- **PROMPT**: Copy out each entry precisely; no image belongs in the result.
*** STUDY MATERIAL Section Begins ***
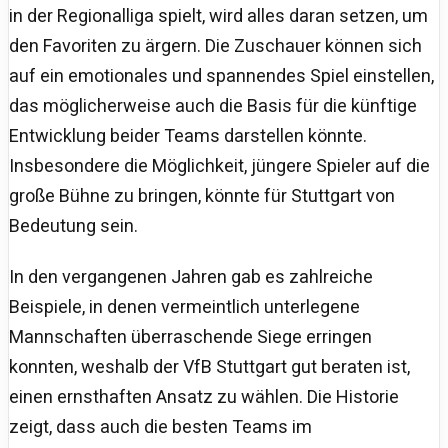
in der Regionalliga spielt, wird alles daran setzen, um
den Favoriten zu ärgern. Die Zuschauer können sich
auf ein emotionales und spannendes Spiel einstellen,
das möglicherweise auch die Basis für die künftige
Entwicklung beider Teams darstellen könnte.
Insbesondere die Möglichkeit, jüngere Spieler auf die
große Bühne zu bringen, könnte für Stuttgart von
Bedeutung sein.
In den vergangenen Jahren gab es zahlreiche
Beispiele, in denen vermeintlich unterlegene
Mannschaften überraschende Siege erringen
konnten, weshalb der VfB Stuttgart gut beraten ist,
einen ernsthaften Ansatz zu wählen. Die Historie
zeigt, dass auch die besten Teams im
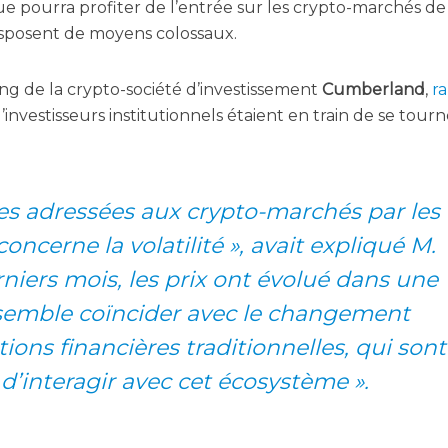
 pour­ra pro­fi­ter de l’en­trée sur les cryp­to-mar­chés de
ui dis­posent de moyens colossaux.
­ding de la cryp­to-socié­té d’investissement
Cum­ber­land
,
ra
es­tis­seurs ins­ti­tu­tion­nels étaient en train de se tour­n
ues adres­sées aux cryp­to-mar­chés par les
 concerne la vola­ti­li­té », avait expli­qué M.
r­niers mois, les prix ont évo­lué dans une
 semble coïn­ci­der avec le chan­ge­ment
­tions finan­cières tra­di­tion­nelles, qui sont
e d’interagir avec cet écosystème ».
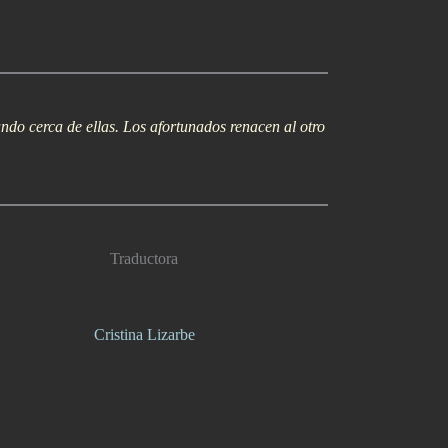
ndo cerca de ellas. Los afortunados renacen al otro
Traductora
Cristina Lizarbe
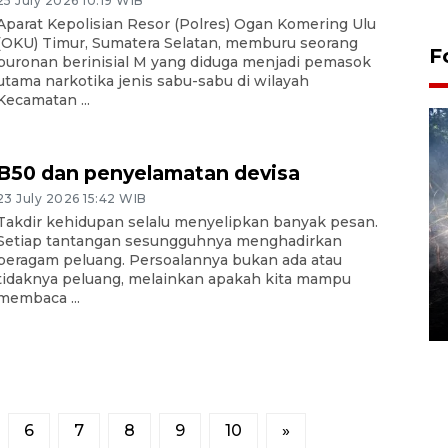
25 July 2026 10:19 WIB
Aparat Kepolisian Resor (Polres) Ogan Komering Ulu
(OKU) Timur, Sumatera Selatan, memburu seorang
F
buronan berinisial M yang diduga menjadi pemasok
utama narkotika jenis sabu-sabu di wilayah
Kecamatan ...
B50 dan penyelamatan devisa
23 July 2026 15:42 WIB
Takdir kehidupan selalu menyelipkan banyak pesan.
Setiap tantangan sesungguhnya menghadirkan
beragam peluang. Persoalannya bukan ada atau
Alokasi anggaran untuk bibit
tidaknya peluang, melainkan apakah kita mampu
kopi arabika Gayo
membaca ...
15 June 2026 11:15 WIB
6
7
8
9
10
»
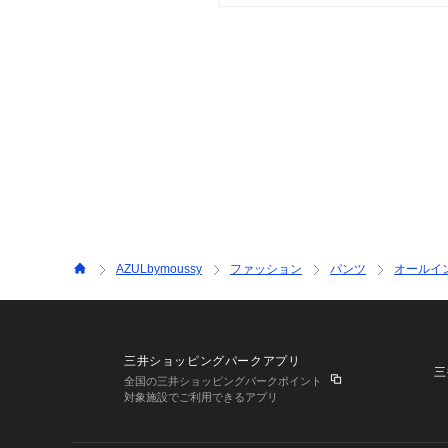
AZULbymoussy
ファッション
パンツ
オールイ
三井ショッピングパークアプリ
三
全国の三井ショッピングパークポイント
対象施設でご利用できるアプリ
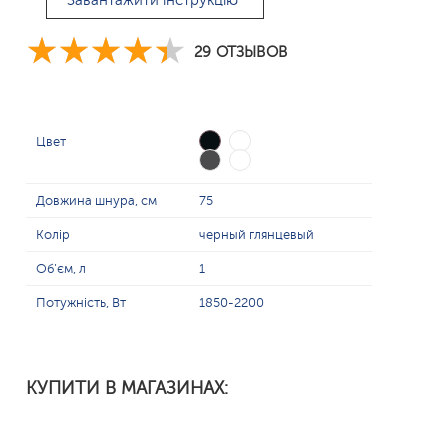
Завантажити інструкцію
29 ОТЗЫВОВ
Цвет
Довжина шнура, см
75
Колір
черный глянцевый
Об'єм, л
1
Потужність, Вт
1850-2200
КУПИТИ В МАГАЗИНАХ:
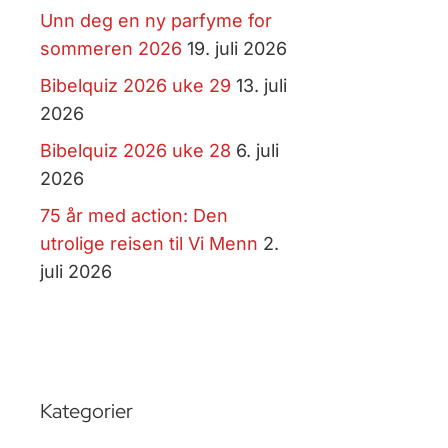
Unn deg en ny parfyme for
sommeren 2026
19. juli 2026
Bibelquiz 2026 uke 29
13. juli
2026
Bibelquiz 2026 uke 28
6. juli
2026
75 år med action: Den
utrolige reisen til Vi Menn
2.
juli 2026
Kategorier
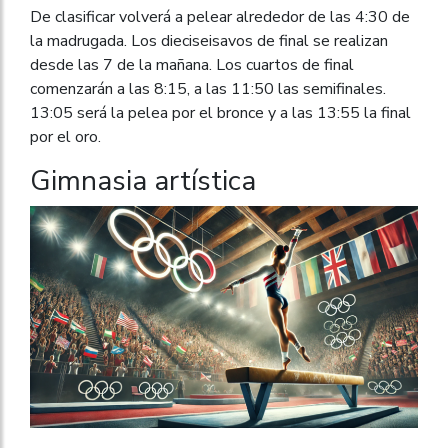
De clasificar volverá a pelear alrededor de las 4:30 de
la madrugada. Los dieciseisavos de final se realizan
desde las 7 de la mañana. Los cuartos de final
comenzarán a las 8:15, a las 11:50 las semifinales.
13:05 será la pelea por el bronce y a las 13:55 la final
por el oro.
Gimnasia artística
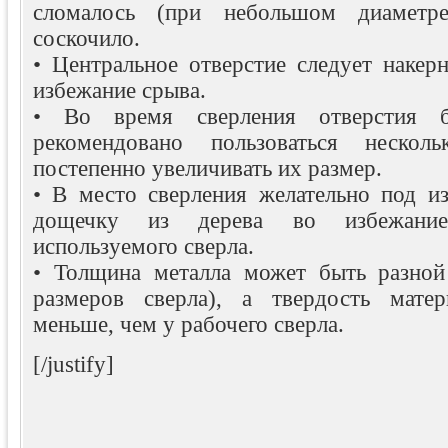
сломалось (при небольшом диаметр
соскочило.
• Центральное отверстие следует накер
избежание срыва.
• Во время сверления отверстия б
рекомендовано пользоваться нескол
постепенно увеличивать их размер.
• В место сверления желательно под из
дощечку из дерева во избежание
используемого сверла.
• Толщина металла может быть разной
размеров сверла), а твердость мате
меньше, чем у рабочего сверла.
[/justify]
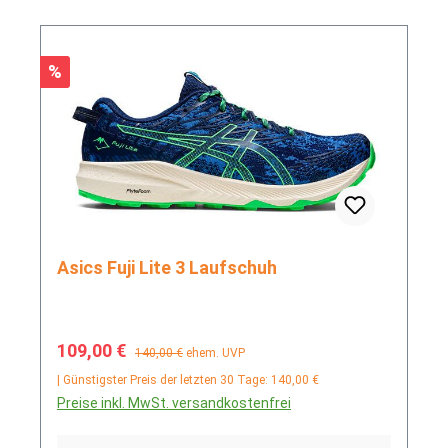
Rabatt
%
Asics Fuji Lite 3 Laufschuh
Verkaufspreis:
Regulärer Preis:
109,00 €
140,00 €
ehem. UVP
| Günstigster Preis der letzten 30 Tage: 140,00 €
Preise inkl. MwSt. versandkostenfrei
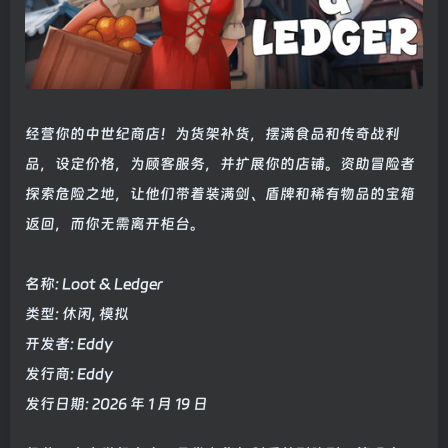
经营你的中世纪商店！为货架补货，摆满食品和传奇战利
品，设定价格，为顾客服务，并扩展你的店铺。资助冒险者
探索危险之地，让他们带着装满剑、盾牌和稀有物品的宝箱
返回，而你无需离开柜台。
名称: Loot & Ledger
类型: 休闲, 模拟
开发者: Eddy
发行商: Eddy
发行日期: 2026 年 1 月 19 日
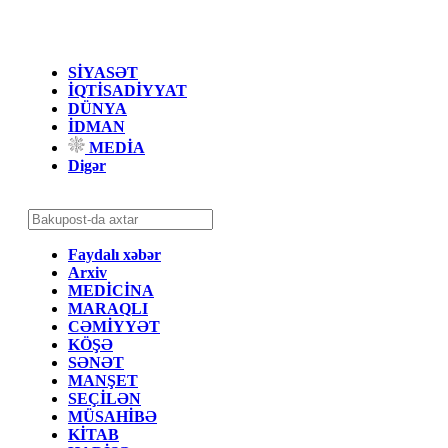
SİYASƏT
İQTİSADİYYAT
DÜNYA
İDMAN
MEDİA
Digər
Faydalı xəbər
Arxiv
MEDİCİNA
MARAQLI
CƏMİYYƏT
KÖŞƏ
SƏNƏT
MANŞET
SEÇİLƏN
MÜSAHİBƏ
KİTAB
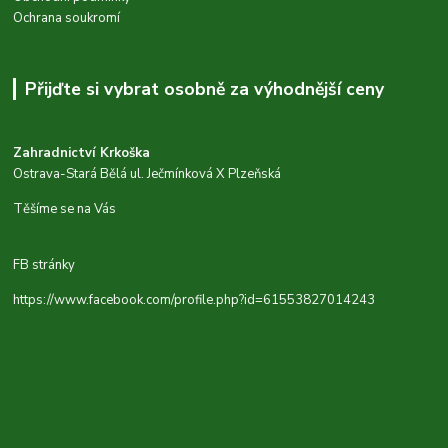
Ochrana soukromí
Přijďte si vybrat osobně za výhodnější ceny
Zahradnictví Krkoška
Ostrava-Stará Bělá ul. Ječmínková X Plzeňská
Těšíme se na Vás
FB stránky
https://www.facebook.com/profile.php?id=61553827014243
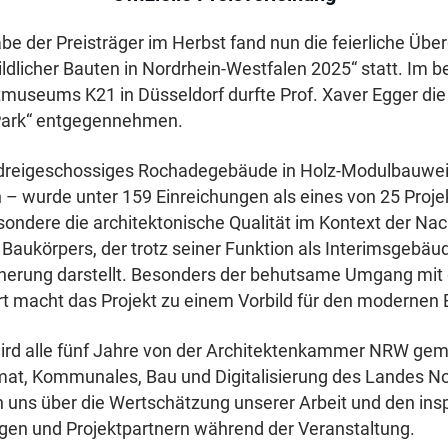
e der Preisträger im Herbst fand nun die feierliche Übe
ldlicher Bauten in Nordrhein-Westfalen 2025“ statt. Im 
useums K21 in Düsseldorf durfte Prof. Xaver Egger die
 Park“ entgegennehmen.
dreigeschossiges Rochadegebäude in Holz-Modulbauwei
 – wurde unter 159 Einreichungen als eines von 25 Proje
ondere die architektonische Qualität im Kontext der Nach
s Baukörpers, der trotz seiner Funktion als Interimsgebä
cherung darstellt. Besonders der behutsame Umgang mit
 macht das Projekt zu einem Vorbild für den modernen 
ird alle fünf Jahre von der Architektenkammer NRW ge
mat, Kommunales, Bau und Digitalisierung des Landes N
en uns über die Wertschätzung unserer Arbeit und den ins
gen und Projektpartnern während der Veranstaltung.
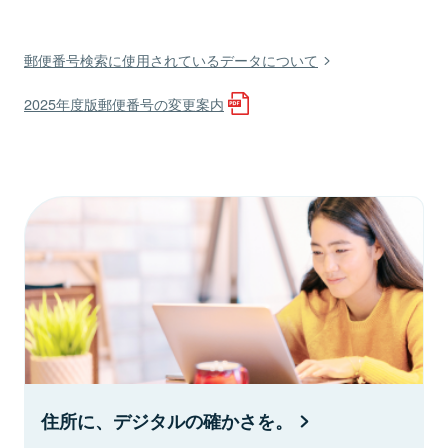
郵便番号検索に使用されているデータについて
2025年度版郵便番号の変更案内
住所に、デジタルの確かさを。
*** STUDY MATERIAL Section Ends ***
- **OUTPUT**:
in der Regionalliga spielt, wird alles daran setzen, um
den Favoriten zu ärgern. Die Zuschauer können sich
auf ein emotionales und spannendes Spiel einstellen,
das möglicherweise auch die Basis für die künftige
Entwicklung beider Teams darstellen könnte.
Insbesondere die Möglichkeit, jüngere Spieler auf die
große Bühne zu bringen, könnte für Stuttgart von
Bedeutung sein.
In den vergangenen Jahren gab es zahlreiche
Beispiele, in denen vermeintlich unterlegene
Mannschaften überraschende Siege erringen
konnten, weshalb der VfB Stuttgart gut beraten ist,
einen ernsthaften Ansatz zu wählen. Die Historie
zeigt, dass auch die besten Teams im
 pour­ra pro­fi­ter de l’en­trée sur les cryp­to-mar­chés de
ui dis­posent de moyens colossaux.
­ding de la cryp­to-socié­té d’investissement
Cum­ber­land
,
ra
es­tis­seurs ins­ti­tu­tion­nels étaient en train de se tour­n
ues adres­sées aux cryp­to-mar­chés par les
 concerne la vola­ti­li­té », avait expli­qué M.
r­niers mois, les prix ont évo­lué dans une
 semble coïn­ci­der avec le chan­ge­ment
­tions finan­cières tra­di­tion­nelles, qui sont
e d’interagir avec cet écosystème ».
ndo cerca de ellas. Los afortunados renacen al otro
Traductora
Cristina Lizarbe
25 July 2026 10:19 WIB
Aparat Kepolisian Resor (Polres) Ogan Komering Ulu
(OKU) Timur, Sumatera Selatan, memburu seorang
F
buronan berinisial M yang diduga menjadi pemasok
utama narkotika jenis sabu-sabu di wilayah
Kecamatan ...
B50 dan penyelamatan devisa
23 July 2026 15:42 WIB
Takdir kehidupan selalu menyelipkan banyak pesan.
Setiap tantangan sesungguhnya menghadirkan
beragam peluang. Persoalannya bukan ada atau
Alokasi anggaran untuk bibit
tidaknya peluang, melainkan apakah kita mampu
kopi arabika Gayo
membaca ...
15 June 2026 11:15 WIB
6
7
8
9
10
»
AZULbymoussy
ファッション
パンツ
オールイ
三井ショッピングパークアプリ
三
全国の三井ショッピングパークポイント
対象施設でご利用できるアプリ
Завантажити інструкцію
29 ОТЗЫВОВ
Цвет
Довжина шнура, см
75
Колір
черный глянцевый
Об'єм, л
1
Потужність, Вт
1850-2200
КУПИТИ В МАГАЗИНАХ:
Unn deg en ny parfyme for
sommeren 2026
19. juli 2026
Bibelquiz 2026 uke 29
13. juli
2026
Bibelquiz 2026 uke 28
6. juli
2026
75 år med action: Den
utrolige reisen til Vi Menn
2.
juli 2026
Kategorier
De clasificar volverá a pelear alrededor de las 4:30 de
la madrugada. Los dieciseisavos de final se realizan
desde las 7 de la mañana. Los cuartos de final
comenzarán a las 8:15, a las 11:50 las semifinales.
13:05 será la pelea por el bronce y a las 13:55 la final
por el oro.
Gimnasia artística
сломалось (при небольшом диаметр
соскочило.
• Центральное отверстие следует накер
избежание срыва.
• Во время сверления отверстия б
рекомендовано пользоваться нескол
постепенно увеличивать их размер.
• В место сверления желательно под из
дощечку из дерева во избежание
используемого сверла.
• Толщина металла может быть разной
размеров сверла), а твердость мате
меньше, чем у рабочего сверла.
[/justify]
Rabatt
%
Asics Fuji Lite 3 Laufschuh
Verkaufspreis:
Regulärer Preis:
109,00 €
140,00 €
ehem. UVP
| Günstigster Preis der letzten 30 Tage: 140,00 €
Preise inkl. MwSt. versandkostenfrei
经营你的中世纪商店！为货架补货，摆满食品和传奇战利
品，设定价格，为顾客服务，并扩展你的店铺。资助冒险者
探索危险之地，让他们带着装满剑、盾牌和稀有物品的宝箱
返回，而你无需离开柜台。
名称: Loot & Ledger
类型: 休闲, 模拟
开发者: Eddy
发行商: Eddy
发行日期: 2026 年 1 月 19 日
SİYASƏT
İQTİSADİYYAT
DÜNYA
İDMAN
MEDİA
Digər
Faydalı xəbər
Arxiv
MEDİCİNA
MARAQLI
CƏMİYYƏT
KÖŞƏ
SƏNƏT
MANŞET
SEÇİLƏN
MÜSAHİBƏ
KİTAB
Ochrana soukromí
Přijďte si vybrat osobně za výhodnější ceny
Zahradnictví Krkoška
Ostrava-Stará Bělá ul. Ječmínková X Plzeňská
Těšíme se na Vás
FB stránky
https://www.facebook.com/profile.php?id=61553827014243
e der Preisträger im Herbst fand nun die feierliche Übe
ldlicher Bauten in Nordrhein-Westfalen 2025“ statt. Im 
useums K21 in Düsseldorf durfte Prof. Xaver Egger die
 Park“ entgegennehmen.
dreigeschossiges Rochadegebäude in Holz-Modulbauwei
 – wurde unter 159 Einreichungen als eines von 25 Proje
ondere die architektonische Qualität im Kontext der Nach
s Baukörpers, der trotz seiner Funktion als Interimsgebä
cherung darstellt. Besonders der behutsame Umgang mit
 macht das Projekt zu einem Vorbild für den modernen 
ird alle fünf Jahre von der Architektenkammer NRW ge
mat, Kommunales, Bau und Digitalisierung des Landes N
en uns über die Wertschätzung unserer Arbeit und den ins
gen und Projektpartnern während der Veranstaltung.
郵便番号検索に使用されているデータについて
2025年度版郵便番号の変更案内
住所に、デジタルの確かさを。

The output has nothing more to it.